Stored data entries
———

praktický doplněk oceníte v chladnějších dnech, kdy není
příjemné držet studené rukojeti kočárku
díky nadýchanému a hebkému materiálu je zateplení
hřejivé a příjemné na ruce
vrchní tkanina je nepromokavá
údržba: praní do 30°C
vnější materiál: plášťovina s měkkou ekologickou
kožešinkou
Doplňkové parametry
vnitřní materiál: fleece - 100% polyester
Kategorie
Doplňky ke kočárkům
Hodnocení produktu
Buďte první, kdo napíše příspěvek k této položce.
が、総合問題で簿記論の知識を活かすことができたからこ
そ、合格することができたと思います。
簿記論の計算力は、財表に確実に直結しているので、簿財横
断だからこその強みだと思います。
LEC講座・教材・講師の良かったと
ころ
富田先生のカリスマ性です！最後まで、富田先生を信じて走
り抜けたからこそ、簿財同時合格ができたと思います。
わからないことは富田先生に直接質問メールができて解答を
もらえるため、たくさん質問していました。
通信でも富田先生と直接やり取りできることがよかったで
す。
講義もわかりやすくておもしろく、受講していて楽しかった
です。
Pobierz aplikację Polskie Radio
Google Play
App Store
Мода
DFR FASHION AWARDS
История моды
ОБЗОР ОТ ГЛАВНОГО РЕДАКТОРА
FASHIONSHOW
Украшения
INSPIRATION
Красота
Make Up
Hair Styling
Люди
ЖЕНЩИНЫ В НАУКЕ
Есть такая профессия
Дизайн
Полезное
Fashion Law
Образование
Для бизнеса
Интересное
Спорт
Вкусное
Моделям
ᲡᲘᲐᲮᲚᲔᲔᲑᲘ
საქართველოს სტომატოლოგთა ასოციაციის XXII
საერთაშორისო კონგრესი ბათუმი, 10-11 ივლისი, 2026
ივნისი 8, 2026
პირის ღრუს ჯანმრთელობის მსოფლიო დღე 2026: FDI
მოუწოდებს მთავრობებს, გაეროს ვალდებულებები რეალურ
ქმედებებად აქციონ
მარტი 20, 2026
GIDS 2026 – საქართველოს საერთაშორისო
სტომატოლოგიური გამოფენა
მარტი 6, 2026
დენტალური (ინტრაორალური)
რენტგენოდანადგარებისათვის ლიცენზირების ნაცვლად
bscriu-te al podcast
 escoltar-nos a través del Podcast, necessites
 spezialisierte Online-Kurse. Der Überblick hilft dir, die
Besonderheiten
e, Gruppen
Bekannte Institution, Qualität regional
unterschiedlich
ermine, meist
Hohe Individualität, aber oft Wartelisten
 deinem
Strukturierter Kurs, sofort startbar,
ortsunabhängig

———

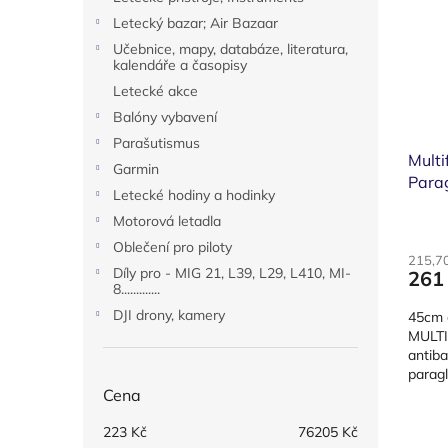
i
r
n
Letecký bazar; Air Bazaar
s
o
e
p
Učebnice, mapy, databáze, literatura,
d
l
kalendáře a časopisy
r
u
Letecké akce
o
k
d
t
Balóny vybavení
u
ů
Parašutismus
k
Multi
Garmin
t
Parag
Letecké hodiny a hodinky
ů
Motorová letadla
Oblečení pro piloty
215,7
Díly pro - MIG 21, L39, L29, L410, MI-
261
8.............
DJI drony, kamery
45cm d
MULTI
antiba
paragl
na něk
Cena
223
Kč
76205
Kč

———

■ What the task requires:
Only one stretch of the data above is needed. Restate it word for word, from the line containing "断だからこその強みだと思います。" through the line containing "ortsunabhängig", both ends included.

■ Output:
断だからこその強みだと思います。
LEC講座・教材・講師の良かったと
ころ
富田先生のカリスマ性です！最後まで、富田先生を信じて走
り抜けたからこそ、簿財同時合格ができたと思います。
わからないことは富田先生に直接質問メールができて解答を
もらえるため、たくさん質問していました。
通信でも富田先生と直接やり取りできることがよかったで
す。
講義もわかりやすくておもしろく、受講していて楽しかった
です。
Pobierz aplikację Polskie Radio
Google Play
App Store
Мода
DFR FASHION AWARDS
История моды
ОБЗОР ОТ ГЛАВНОГО РЕДАКТОРА
FASHIONSHOW
Украшения
INSPIRATION
Красота
Make Up
Hair Styling
Люди
ЖЕНЩИНЫ В НАУКЕ
Есть такая профессия
Дизайн
Полезное
Fashion Law
Образование
Для бизнеса
Интересное
Спорт
Вкусное
Моделям
ᲡᲘᲐᲮᲚᲔᲔᲑᲘ
საქართველოს სტომატოლოგთა ასოციაციის XXII
საერთაშორისო კონგრესი ბათუმი, 10-11 ივლისი, 2026
ივნისი 8, 2026
პირის ღრუს ჯანმრთელობის მსოფლიო დღე 2026: FDI
მოუწოდებს მთავრობებს, გაეროს ვალდებულებები რეალურ
ქმედებებად აქციონ
მარტი 20, 2026
GIDS 2026 – საქართველოს საერთაშორისო
სტომატოლოგიური გამოფენა
მარტი 6, 2026
დენტალური (ინტრაორალური)
რენტგენოდანადგარებისათვის ლიცენზირების ნაცვლად
bscriu-te al podcast
 escoltar-nos a través del Podcast, necessites
 spezialisierte Online-Kurse. Der Überblick hilft dir, die
Besonderheiten
e, Gruppen
Bekannte Institution, Qualität regional
unterschiedlich
ermine, meist
Hohe Individualität, aber oft Wartelisten
 deinem
Strukturierter Kurs, sofort startbar,
ortsunabhängig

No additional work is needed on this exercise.